I have several logworth values X1, X2, X3 and I aggregate these logworths into a score in our algorithm context this way:

Score = (6*X1 + 3*X2 + X3)/10 .

We calculate this way because we want to give more importance to X1. A provisional solution we found for the moment is to first divide by 10 and then sum as indicated above... These cases of extreme values are rare though, because it means that the p-values are infinitely small.

I have several logworth values X1, X2, X3 and I aggregate these logworths into a score in our algorithm context this way:

Score = (6*X1 + 3*X2 + X3)/10 .

We calculate this way because we want to give more importance to X1. A provisional solution we found for the moment is to first divide by 10 and then sum as indicated above... These cases of extreme values are rare though.

If any of the X1, X2, X3 values are in the neighborhood of E+300, adding a value less than E+285 will not change the total because the double precision floating point values only represent about 15 significant digits.

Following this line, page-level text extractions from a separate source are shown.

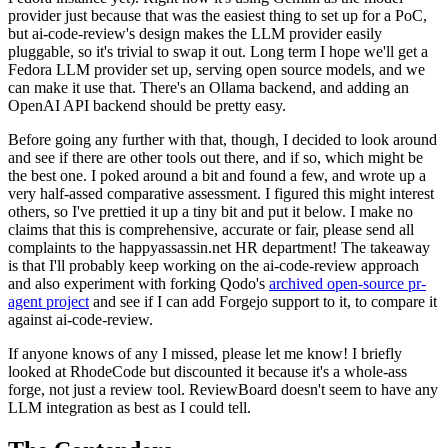
provider just because that was the easiest thing to set up for a PoC,
but ai-code-review's design makes the LLM provider easily
pluggable, so it's trivial to swap it out. Long term I hope we'll get a
Fedora LLM provider set up, serving open source models, and we
can make it use that. There's an Ollama backend, and adding an
OpenAI API backend should be pretty easy.
Before going any further with that, though, I decided to look around
and see if there are other tools out there, and if so, which might be
the best one. I poked around a bit and found a few, and wrote up a
very half-assed comparative assessment. I figured this might interest
others, so I've prettied it up a tiny bit and put it below. I make no
claims that this is comprehensive, accurate or fair, please send all
complaints to the happyassassin.net HR department! The takeaway
is that I'll probably keep working on the ai-code-review approach
and also experiment with forking Qodo's
archived open-source pr-
agent project
and see if I can add Forgejo support to it, to compare it
against ai-code-review.
If anyone knows of any I missed, please let me know! I briefly
looked at RhodeCode but discounted it because it's a whole-ass
forge, not just a review tool. ReviewBoard doesn't seem to have any
LLM integration as best as I could tell.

Kind of like this:

12345678901234500000000000000...00000000 // 15 digits at far left
+               1230000000000...00000000 // 3 more digits, but not overlapping
----------------------------------------
12345678901234500000000000000...00000000 // no change

This is always a problem with accumulating small numbers into big totals, not just at the limit of the exponent range.

I don't know anything about Log Worth and p-value, but for similar sounding problems, I'd say you'll want to think out what it means and test for the exceptional case so you can represent it correctly:

• Does a huge value mean it isn't interesting and the other values determine the answer?
• Or does a huge value completely determine the answer by itself?

Your current JSL suggests you want the huge value to override the small values, effectively ignoring them.